Road working the polls

This Richmond Palladium-Item editorial goes a little overboard on Pat Bauer-bashing (without even mentioning his toupee!), but I think it gets one thing right. Democrats who think Hoosiers' disapproval of the Indiana Toll Road lease (60 percent in the last poll I saw) will lead to their return to majority status in the state are being shortsighted, which is just this side of delusional. Once it begins to sink in how many major, long-awaited road projects this will fund (like Fort to Port in this part of the state), I suspect public opinion will change rather dramatically.

Posted in: Hoosier lore

Comments

Mike Sylvester
Thu, 03/23/2006 - 5:32am

I do not think that will be the case Leo.

I have been talking to a lot of people on the north side of Fort Wayne and they are not happy with "Major Moves." Most of the people I have been talking to are Republicans (Almost everyone in my neighborhood is a Republican).

I agree with your statement that as projects get done people will warm to the idea; but, I do not think they will warm very much.

I think construction workers will be happy with the results since a lot of the money generated will go to them...

The Toll Road workers are going to be very angry and the northern counties are not going to warm to the project at all... The cost to The Republicans will mainly be in the northern counties...

Fort Wayne Insight is run by Jeff Fraser. As you know he is the head of The Teenage Republican Party. Jeff loves Major Moves and he put a poll on his blog about Major Moves... I expect most of the readers of Jeff's blogs are Republicans and High School students.

In his non-scientific poll 63% are against "Major Moves" and 37% are for it...

Mike Sylvester

Steve Towsley
Thu, 03/23/2006 - 6:10pm

If they had asked one more question -- Is your dissatisfaction with your current government great enough that you may vote Democratic next time? -- I think you'd find the imagined benefits to liberals are much smaller than they think, at both the state and federal levels.

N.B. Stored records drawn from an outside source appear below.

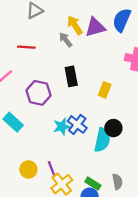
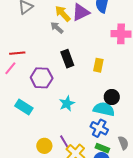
red line: (26, 47) -> (17, 53), moved
blue cross: (77, 124) -> (99, 128), moved
cyan semicircle: (102, 140) -> (104, 109), turned -80

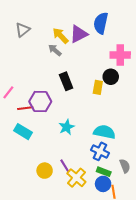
red line: (17, 53) -> (25, 108), moved
black circle: (112, 97) -> (111, 77), moved

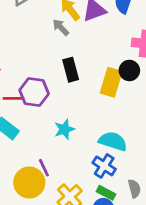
yellow rectangle: (98, 87) -> (111, 82), size x1.5
purple line: (65, 166) -> (44, 168), moved
yellow circle: (45, 171) -> (29, 183), size x1.5

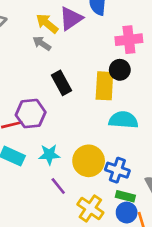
cyan star: (64, 129) -> (49, 155), moved, turned 30
cyan semicircle: (113, 141) -> (123, 120), moved
yellow circle: (29, 183) -> (89, 161), moved

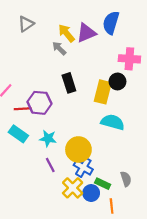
blue cross: (117, 170) -> (83, 167), moved
blue circle: (127, 213) -> (91, 193), moved

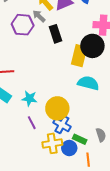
black circle: (117, 81) -> (92, 46), size x1.5
black rectangle: (69, 83) -> (56, 34), moved
purple hexagon: (39, 103) -> (23, 25), moved
yellow cross: (73, 188) -> (52, 143), turned 36

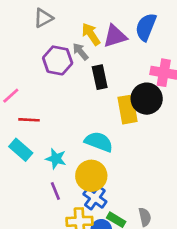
yellow rectangle: (79, 56) -> (128, 109), turned -30
cyan semicircle: (88, 83) -> (99, 142), moved

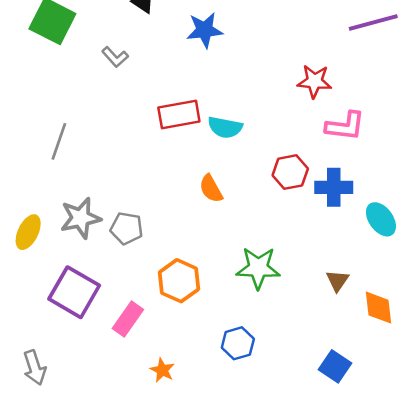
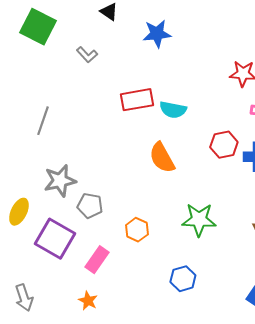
orange semicircle: (211, 189) -> (162, 158), size x1.4
gray pentagon: (127, 228) -> (90, 206), moved
yellow ellipse: (28, 232) -> (19, 212), moved
orange hexagon: (179, 281) -> (137, 230), size x0.7
orange star: (162, 370) -> (88, 301), moved

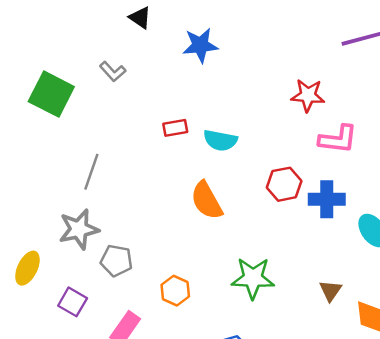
green square: (38, 27) -> (51, 94), moved
red rectangle: (137, 100) -> (175, 128), size x0.6
gray line: (43, 121) -> (91, 172), moved
purple square: (55, 239) -> (73, 302), size x0.6

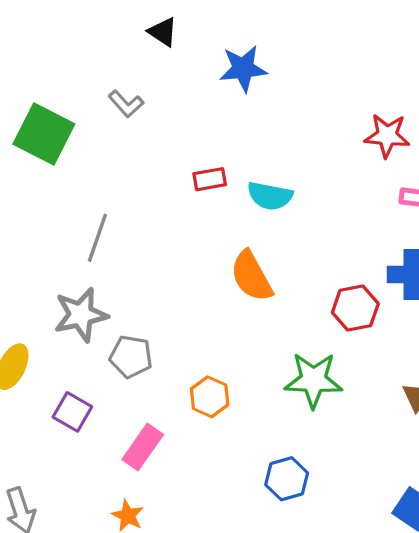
red hexagon: (284, 184) -> (355, 308), moved

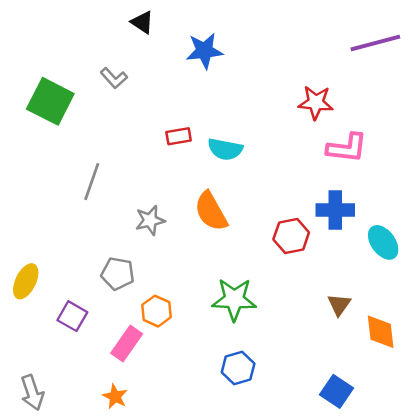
gray star: (81, 315) -> (150, 220), moved, size x0.7
green star: (313, 380) -> (234, 299), moved
orange hexagon: (210, 397) -> (157, 311), moved

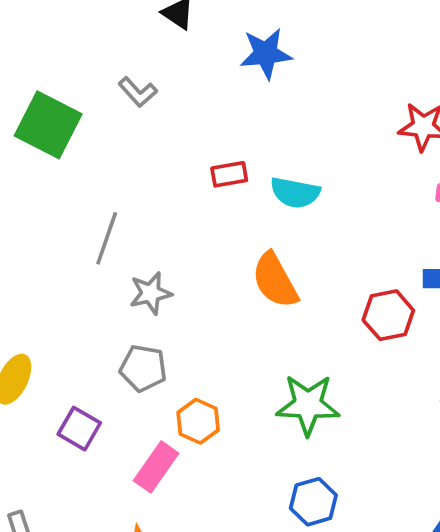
gray star: (150, 220) -> (151, 293), moved

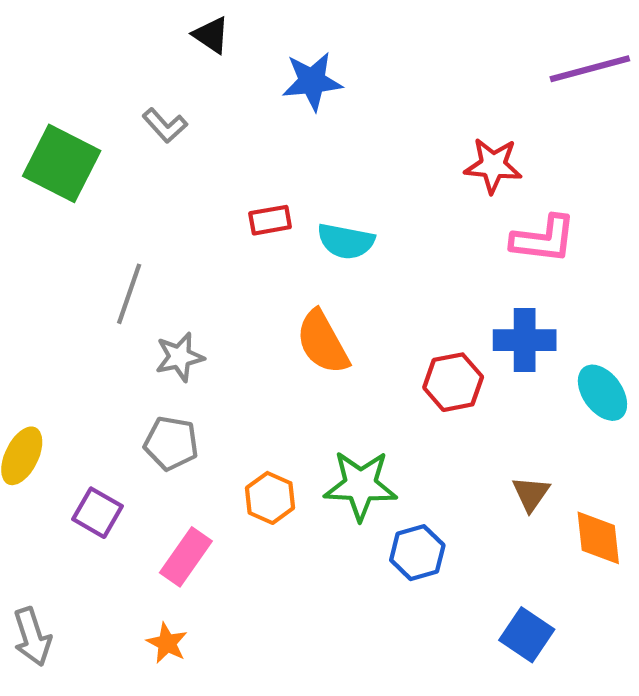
orange hexagon: (198, 421) -> (270, 498), moved
blue hexagon: (313, 502) -> (417, 553), moved

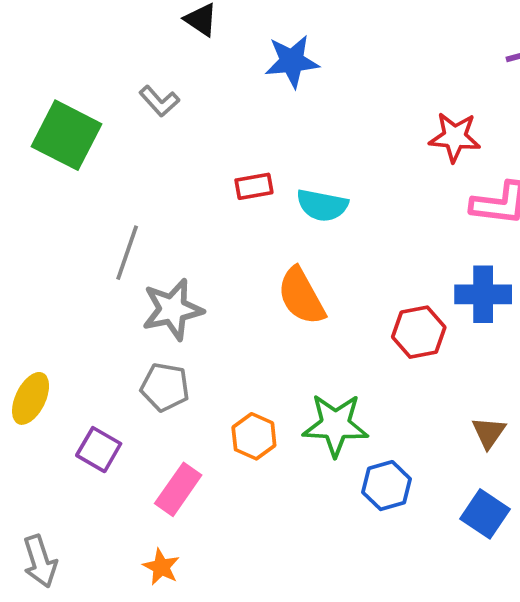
gray star: (180, 357) -> (173, 309), size x1.4
blue square: (527, 635) -> (485, 514), moved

Disagreeing with one's leadership on a few decisions hardly equals rejection of one's bedrock values for another ideology. The majority of folks who know what they believe in are more likely to vote for a candidate of similar ideology who they believe will do a better job of representing their unchanging core values.

The Democrats' problem is not the person in the office, it's the values in the voter.